Anayasaların temel metinler olduğunu kaydeden Kumlu, "Orada her şeyi yazmak bazen doğru olmayabilir. Ama unutmamak gerekir. Orada yer alan ifadeler sadece ve sadece insanların toplumsal, ekonomik, siyasal ve bireysel özgürlüklerini düzenleyecek bir sadecilikte ifade edilirse, yasa yapıcının işi de kolaylaşır. Bunun için biz anayasanın sade özgürlükler metni olmasını istiyoruz" ifadelerini kullandı. Anayasa metninde bir işçinin aynı iş kolunda birden fazla sendikaya üye olamayacağına dair bir hükmün yer
almasını doğru bulmadıklarına da sözlerine ekleyen Kumlu, "Ama anayasadan bu hüküm çıkarıldı diye, yerine bir kaos ortamının ikame edilmesini de doğru bulmuyoruz nitekim dün yapılan üçlü danışma kurulu toplantısında bu mesele tartışılmıştır. Memnuniyetle öğrenmiş bulunuyoruz ki, HAK-İŞ, DİSK ve TİSK de bu konuda bizimle aynı fikirdedir" diye konuştu.

EN BÜYÜK SORUN İŞSİZLİK
12. Çalışma Ekonomisi ve Endüstri İlişkileri Kongresi'ne katılan Çalışma ve Sosyal Güvenlik Bakanı Ömer Dinçer, yaptığı konuşmada işsizliğin Türkiye'de en büyük sorun olduğunu söyledi. İşsizliğin kolayca çözülecek bir sorun olmadığını belirten Bakan Dinçer, uzun vadeli strateji ile üzerinde durulması gereken bir konu olduğunu vurgulayarak, "Küresel ekonomik krizde tüm dünyada işsizlik artarken, Türkiye'de sınırlı kaldı. İşsizlik oranı 2009 yılında yüzde 14 iken, 2010'da ise yüzde 12.5 oldu. İşsizlik oranı
ekonomik krizin hissedildiği 2008 yılı Eylül ayında artmaya başladı. Ancak 2010'da ciddi bir azalma gözlendi. Küresel ekonomik krizden ülkemizde alınan önlemlerle minimuma indi. Çok uzun süreli etkilenmedi. Diğer ülkelere göre 2 çeyrek daha sonra etkilendik ve daha erken krizden çıktık. 2009 yılı bitmeden büyüme başladı, 2010 yılında da bu devam etti. IMF'ye göre Türkiye'de 2010 yılı işsizlik oranı yüzde 11 olacak. Sevindirici olan genç işsizlik oranı azaldı. Rakam, krizden sonra yüzde 24 iken, bu sayı
yüzde 19'a düştü. Avrupa ülkelerinde bu oran daha da yüksek. İşsizlik oranı düşerken iş gücüne katılım oranı arttı" şeklinde konuştu.

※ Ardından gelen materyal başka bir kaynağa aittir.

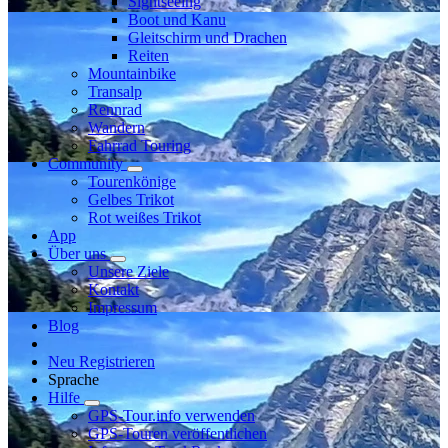
Sightseeing
Boot und Kanu
Gleitschirm und Drachen
Reiten
Mountainbike
Transalp
Rennrad
Wandern
Fahrrad Touring
Community
Tourenkönige
Gelbes Trikot
Rot weißes Trikot
App
Über uns
Unsere Ziele
Kontakt
Impressum
Blog
Neu Registrieren
Sprache
Hilfe
GPS-Tour.info verwenden
GPS-Touren veröffentlichen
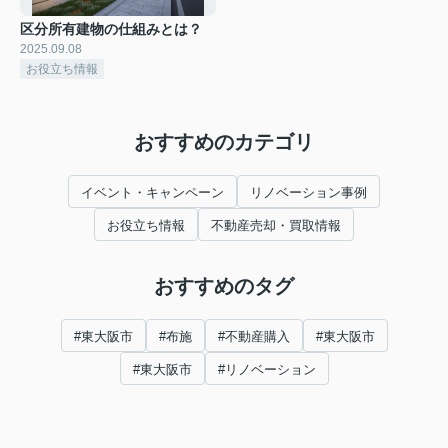
区分所有建物の仕組みとは？
2025.09.08
お役立ち情報
おすすめのカテゴリ
イベント・キャンペーン
リノベーション事例
お役立ち情報
不動産売却・買取情報
おすすめのタグ
#東大阪市
#布施
#不動産購入
#東大阪市
#東大阪市
#リノベーション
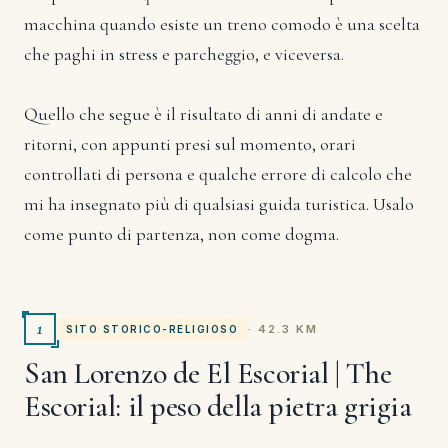
macchina quando esiste un treno comodo è una scelta
che paghi in stress e parcheggio, e viceversa.
Quello che segue è il risultato di anni di andate e
ritorni, con appunti presi sul momento, orari
controllati di persona e qualche errore di calcolo che
mi ha insegnato più di qualsiasi guida turistica. Usalo
come punto di partenza, non come dogma.
1
· 42.3 KM
SITO STORICO-RELIGIOSO
San Lorenzo de El Escorial | The
Escorial: il peso della pietra grigia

İŞİ DEĞİL İNSANI KORUYAN STRATEJİ
İşsizliğin yapısal ve mevsimsel faktörlerden etkilendiğini de sözlerine ekleyen Bakan Dinçer, işsizliğe 2023 yılına kadar kalıcı çözümler bulmak için Ulusal İstihdam Stratejisi çalışmalarına başladıklarını belirtti. "Bu çalışmalarda ciddi bir politika dosyası oluşturduk" diyen Bakan Dinçer şunları söyledi:
"Temel olarak, bu ülkenin işsizlik oranı ile topyekün bir strateji üretmeye mecburuz. Özel sektör tavır ve davranışları da önemli. Artık işi değil, insanı koruyan bir yaklaşım önemli. Biz işçilerimizi korumak istiyoruz. Belirli bir işte kalmayı sağlamak istiyoruz. İşini kaybetmiş olsa bile başka bir yerde, her an iş bulacak bir kabiliyet kazandırmanın daha önemli olduğunu düşünüyoruz. İşverenlerin ek yüklerine yeni yükleri getirmemek için uluslararası yeni bir yapılanma getirmek istiyoruz."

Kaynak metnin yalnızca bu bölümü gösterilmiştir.